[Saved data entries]

◇ ◇ ◇ ◇

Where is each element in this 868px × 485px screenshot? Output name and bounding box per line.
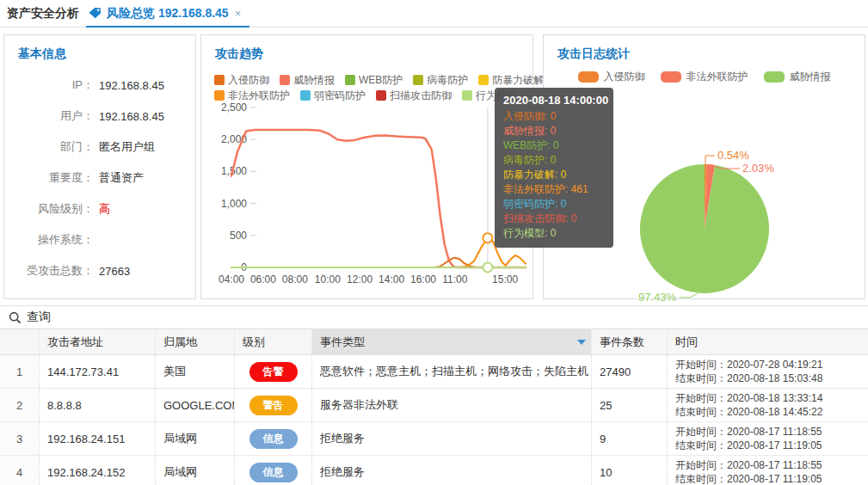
query-bar[interactable]: 查询 — [0, 305, 868, 329]
time-cell: 开始时间：2020-08-17 11:18:55结束时间：2020-08-17 … — [667, 456, 868, 485]
trend-legend-item[interactable]: WEB防护 — [345, 73, 403, 88]
event-count: 10 — [591, 456, 667, 485]
trend-legend-item[interactable]: 入侵防御 — [214, 73, 269, 88]
legend-swatch — [578, 71, 599, 83]
level-badge: 信息 — [249, 463, 298, 482]
pie-leader-line — [680, 292, 699, 298]
panel-basic-info: 基本信息 IP：192.168.8.45用户：192.168.8.45部门：匿名… — [3, 34, 196, 299]
trend-legend-item[interactable]: 扫描攻击防御 — [376, 89, 452, 103]
info-row: 受攻击总数：27663 — [4, 255, 195, 286]
row-index: 2 — [0, 389, 39, 421]
time-start: 开始时间：2020-08-17 11:18:55 — [675, 425, 822, 439]
trend-legend-item[interactable]: 威胁情报 — [280, 73, 335, 88]
time-cell: 开始时间：2020-08-17 11:18:55结束时间：2020-08-17 … — [667, 422, 868, 455]
level-cell: 信息 — [234, 422, 311, 455]
info-row: 用户：192.168.8.45 — [4, 101, 195, 132]
legend-label: 扫描攻击防御 — [390, 89, 452, 103]
legend-label: 防暴力破解 — [492, 73, 544, 88]
pie-legend-item[interactable]: 入侵防御 — [578, 70, 645, 84]
location: GOOGLE.COM — [155, 389, 234, 421]
info-row: 风险级别：高 — [4, 193, 195, 224]
pie-slice-威胁情报[interactable] — [640, 164, 769, 293]
tooltip-row: 非法外联防护: 461 — [503, 182, 605, 197]
legend-swatch — [214, 90, 225, 101]
pie-leader-line — [705, 156, 715, 164]
info-row: IP：192.168.8.45 — [4, 70, 195, 101]
row-index: 1 — [0, 355, 39, 388]
header-cell — [0, 329, 39, 354]
legend-label: 入侵防御 — [604, 70, 645, 84]
trend-legend-item[interactable]: 弱密码防护 — [300, 89, 366, 103]
location: 美国 — [155, 355, 234, 388]
header-cell-label: 攻击者地址 — [47, 335, 103, 350]
legend-label: 威胁情报 — [790, 70, 831, 84]
x-axis-label: 15:00 — [486, 273, 524, 285]
legend-label: WEB防护 — [359, 73, 403, 88]
header-cell[interactable]: 事件类型 — [311, 329, 591, 354]
info-label: IP： — [4, 77, 94, 93]
header-cell-label: 时间 — [675, 335, 698, 350]
info-label: 部门： — [4, 139, 94, 155]
event-type: 服务器非法外联 — [311, 389, 591, 421]
legend-label: 入侵防御 — [228, 73, 269, 88]
legend-label: 非法外联防护 — [228, 89, 290, 103]
event-type: 恶意软件；恶意主机；扫描主机；网络攻击；失陷主机；服务 — [311, 355, 591, 388]
tab-risk-overview-label: 风险总览 192.168.8.45 — [107, 6, 229, 20]
legend-swatch — [661, 71, 681, 83]
row-index: 3 — [0, 422, 39, 455]
trend-legend-item[interactable]: 病毒防护 — [413, 73, 468, 88]
time-start: 开始时间：2020-08-17 11:18:55 — [675, 458, 822, 472]
trend-chart[interactable] — [231, 107, 526, 267]
tab-bar: 资产安全分析 风险总览 192.168.8.45× — [0, 0, 868, 28]
search-icon — [9, 311, 22, 324]
info-label: 用户： — [4, 108, 94, 124]
close-icon[interactable]: × — [235, 7, 242, 20]
trend-legend-item[interactable]: 防暴力破解 — [478, 73, 544, 88]
pie-slice-label: 0.54% — [717, 149, 749, 162]
table-header: 攻击者地址归属地级别事件类型事件条数时间 — [0, 329, 868, 355]
level-cell: 信息 — [234, 456, 311, 485]
series-非法外联防护 — [231, 238, 526, 267]
sort-desc-icon[interactable] — [577, 340, 586, 345]
basic-info-title: 基本信息 — [18, 46, 66, 62]
header-cell-label: 级别 — [243, 335, 265, 350]
tag-icon — [88, 2, 102, 28]
pie-slice-label: 97.43% — [638, 291, 677, 304]
location: 局域网 — [155, 456, 234, 485]
time-start: 开始时间：2020-08-18 13:33:14 — [675, 391, 822, 405]
header-cell: 级别 — [234, 329, 311, 354]
header-cell: 归属地 — [155, 329, 234, 354]
level-cell: 警告 — [234, 389, 311, 421]
info-label: 操作系统： — [4, 232, 94, 248]
table-row[interactable]: 4192.168.24.152局域网信息拒绝服务10开始时间：2020-08-1… — [0, 456, 868, 485]
level-badge: 告警 — [249, 362, 298, 382]
basic-info-fields: IP：192.168.8.45用户：192.168.8.45部门：匿名用户组重要… — [4, 70, 195, 286]
table-row[interactable]: 1144.172.73.41美国告警恶意软件；恶意主机；扫描主机；网络攻击；失陷… — [0, 355, 868, 389]
table-row[interactable]: 28.8.8.8GOOGLE.COM警告服务器非法外联25开始时间：2020-0… — [0, 389, 868, 422]
header-cell-label: 事件条数 — [600, 335, 644, 350]
event-type-text: 恶意软件；恶意主机；扫描主机；网络攻击；失陷主机；服务 — [320, 364, 591, 379]
pie-legend-item[interactable]: 非法外联防护 — [661, 70, 748, 84]
tooltip-title: 2020-08-18 14:00:00 — [503, 94, 605, 107]
time-end: 结束时间：2020-08-18 14:45:22 — [675, 405, 822, 419]
header-cell: 事件条数 — [591, 329, 667, 354]
trend-legend-item[interactable]: 非法外联防护 — [214, 89, 290, 103]
pie-slice-label: 2.03% — [742, 162, 774, 175]
tab-asset-analysis[interactable]: 资产安全分析 — [7, 0, 79, 26]
info-value: 高 — [99, 201, 110, 217]
legend-label: 威胁情报 — [293, 73, 335, 88]
pie-legend-item[interactable]: 威胁情报 — [764, 70, 831, 84]
attacker-address: 192.168.24.152 — [39, 456, 155, 485]
header-cell-label: 归属地 — [163, 335, 197, 350]
time-start: 开始时间：2020-07-28 04:19:21 — [675, 358, 822, 371]
hover-marker — [483, 263, 492, 273]
event-count: 9 — [591, 422, 667, 455]
query-label: 查询 — [27, 310, 51, 325]
tab-risk-overview[interactable]: 风险总览 192.168.8.45× — [86, 0, 249, 28]
event-type-text: 拒绝服务 — [320, 464, 365, 480]
hover-marker — [483, 233, 492, 242]
info-row: 操作系统： — [4, 224, 195, 255]
series-入侵防御 — [231, 258, 526, 267]
legend-swatch — [413, 75, 423, 85]
table-row[interactable]: 3192.168.24.151局域网信息拒绝服务9开始时间：2020-08-17… — [0, 422, 868, 456]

◇ ◇ ◇ ◇

▶ ASSIGNED TASK: Search the records above for "风险总览". Copy each line where it is found.

▶ EXERCISE RESULT:
tab-risk-overview-label: 风险总览 192.168.8.45 — [107, 6, 229, 20]
tab-bar: 资产安全分析 风险总览 192.168.8.45× — [0, 0, 868, 28]
tab-risk-overview[interactable]: 风险总览 192.168.8.45× — [86, 0, 249, 28]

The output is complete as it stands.